Recorded information section start
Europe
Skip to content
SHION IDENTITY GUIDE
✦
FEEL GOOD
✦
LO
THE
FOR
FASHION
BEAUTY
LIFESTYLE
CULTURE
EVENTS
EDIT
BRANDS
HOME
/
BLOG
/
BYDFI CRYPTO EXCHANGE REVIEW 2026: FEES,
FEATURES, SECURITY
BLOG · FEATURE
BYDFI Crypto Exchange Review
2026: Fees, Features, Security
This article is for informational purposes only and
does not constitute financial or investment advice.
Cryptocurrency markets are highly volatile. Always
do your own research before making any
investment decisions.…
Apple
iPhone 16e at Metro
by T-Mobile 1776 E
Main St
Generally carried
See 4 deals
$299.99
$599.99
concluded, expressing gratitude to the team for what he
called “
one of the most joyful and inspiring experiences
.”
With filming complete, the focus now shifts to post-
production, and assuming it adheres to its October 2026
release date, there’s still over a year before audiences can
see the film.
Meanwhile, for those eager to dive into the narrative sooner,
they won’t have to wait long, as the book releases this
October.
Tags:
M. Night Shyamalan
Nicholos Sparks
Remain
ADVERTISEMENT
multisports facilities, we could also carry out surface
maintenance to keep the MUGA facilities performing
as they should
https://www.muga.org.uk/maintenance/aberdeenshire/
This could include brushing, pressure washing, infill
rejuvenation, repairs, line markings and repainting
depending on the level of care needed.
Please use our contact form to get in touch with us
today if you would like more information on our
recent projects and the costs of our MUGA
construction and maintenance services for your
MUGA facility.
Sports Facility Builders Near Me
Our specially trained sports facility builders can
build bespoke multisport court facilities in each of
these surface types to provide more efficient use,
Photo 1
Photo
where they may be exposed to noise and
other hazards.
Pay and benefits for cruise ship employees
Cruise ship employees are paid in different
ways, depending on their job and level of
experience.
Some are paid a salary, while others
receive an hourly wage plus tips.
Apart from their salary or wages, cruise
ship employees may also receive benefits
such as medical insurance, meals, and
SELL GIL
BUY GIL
Recorded information section end
Your instructions -> Reproduce the records above exactly. Leave nothing out.

Solved exercise ->
Europe
Skip to content
SHION IDENTITY GUIDE
✦
FEEL GOOD
✦
LO
THE
FOR
FASHION
BEAUTY
LIFESTYLE
CULTURE
EVENTS
EDIT
BRANDS
HOME
/
BLOG
/
BYDFI CRYPTO EXCHANGE REVIEW 2026: FEES,
FEATURES, SECURITY
BLOG · FEATURE
BYDFI Crypto Exchange Review
2026: Fees, Features, Security
This article is for informational purposes only and
does not constitute financial or investment advice.
Cryptocurrency markets are highly volatile. Always
do your own research before making any
investment decisions.…
Apple
iPhone 16e at Metro
by T-Mobile 1776 E
Main St
Generally carried
See 4 deals
$299.99
$599.99
concluded, expressing gratitude to the team for what he
called “
one of the most joyful and inspiring experiences
.”
With filming complete, the focus now shifts to post-
production, and assuming it adheres to its October 2026
release date, there’s still over a year before audiences can
see the film.
Meanwhile, for those eager to dive into the narrative sooner,
they won’t have to wait long, as the book releases this
October.
Tags:
M. Night Shyamalan
Nicholos Sparks
Remain
ADVERTISEMENT
multisports facilities, we could also carry out surface
maintenance to keep the MUGA facilities performing
as they should
https://www.muga.org.uk/maintenance/aberdeenshire/
This could include brushing, pressure washing, infill
rejuvenation, repairs, line markings and repainting
depending on the level of care needed.
Please use our contact form to get in touch with us
today if you would like more information on our
recent projects and the costs of our MUGA
construction and maintenance services for your
MUGA facility.
Sports Facility Builders Near Me
Our specially trained sports facility builders can
build bespoke multisport court facilities in each of
these surface types to provide more efficient use,
Photo 1
Photo
where they may be exposed to noise and
other hazards.
Pay and benefits for cruise ship employees
Cruise ship employees are paid in different
ways, depending on their job and level of
experience.
Some are paid a salary, while others
receive an hourly wage plus tips.
Apart from their salary or wages, cruise
ship employees may also receive benefits
such as medical insurance, meals, and
SELL GIL
BUY GIL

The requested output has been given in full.